- [Dataset items]:
== == ==

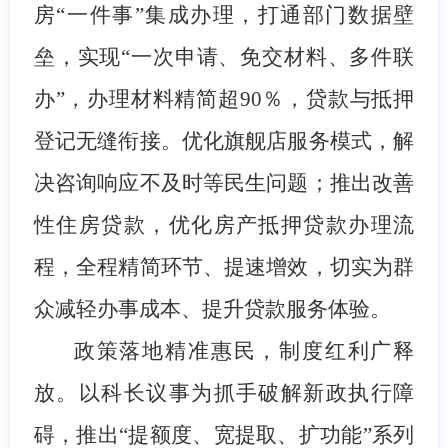
房“一件事”集成办理，打通部门数据壁
垒，实现“一次申请、免交材料、多件联
办”，办理材料精简超90％，贷款与抵押
登记无缝衔接。优化旗舰店服务模式，解
决咨询响应不及时等民生问题；推出改善
性住房贷款，优化房产抵押贷款办理流
程，全程精简环节、提速增效，切实为群
众减轻办事成本、提升贷款服务体验。
政策落地精准惠民，制度红利广释
放。
以科长议事为抓手破解新政执行障
碍，推出“提额度、宽提取、扩功能”系列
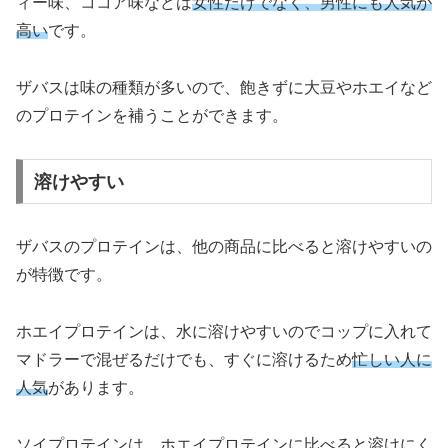
ィー味、ココア味などは
女性だけでなく、男性にも人気が
高い
です。
ザバスは味の種類が多いので、飽きずに大豆やホエイなど
のプロテインを補うことができます。
溶けやすい
ザバスのプロテインは、他の商品に比べると溶けやすいの
が特徴です。
ホエイプロテインは、水に溶けやすいのでコップに入れて
マドラーで混ぜるだけでも、すぐに溶けるため
忙しい人に
人気
があります。
ソイプロテインは、ホエイプロテインに比べると溶けにく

== == ==

- [Instructions for the task]:
The records above must be returned exactly, with each picture omitted.

- [Exercise answer]:
房“一件事”集成办理，打通部门数据壁
垒，实现“一次申请、免交材料、多件联
办”，办理材料精简超90％，贷款与抵押
登记无缝衔接。优化旗舰店服务模式，解
决咨询响应不及时等民生问题；推出改善
性住房贷款，优化房产抵押贷款办理流
程，全程精简环节、提速增效，切实为群
众减轻办事成本、提升贷款服务体验。
政策落地精准惠民，制度红利广释
放。
以科长议事为抓手破解新政执行障
碍，推出“提额度、宽提取、扩功能”系列
ィー味、ココア味などは
女性だけでなく、男性にも人気が
高い
です。
ザバスは味の種類が多いので、飽きずに大豆やホエイなど
のプロテインを補うことができます。
溶けやすい
ザバスのプロテインは、他の商品に比べると溶けやすいの
が特徴です。
ホエイプロテインは、水に溶けやすいのでコップに入れて
マドラーで混ぜるだけでも、すぐに溶けるため
忙しい人に
人気
があります。
ソイプロテインは、ホエイプロテインに比べると溶けにく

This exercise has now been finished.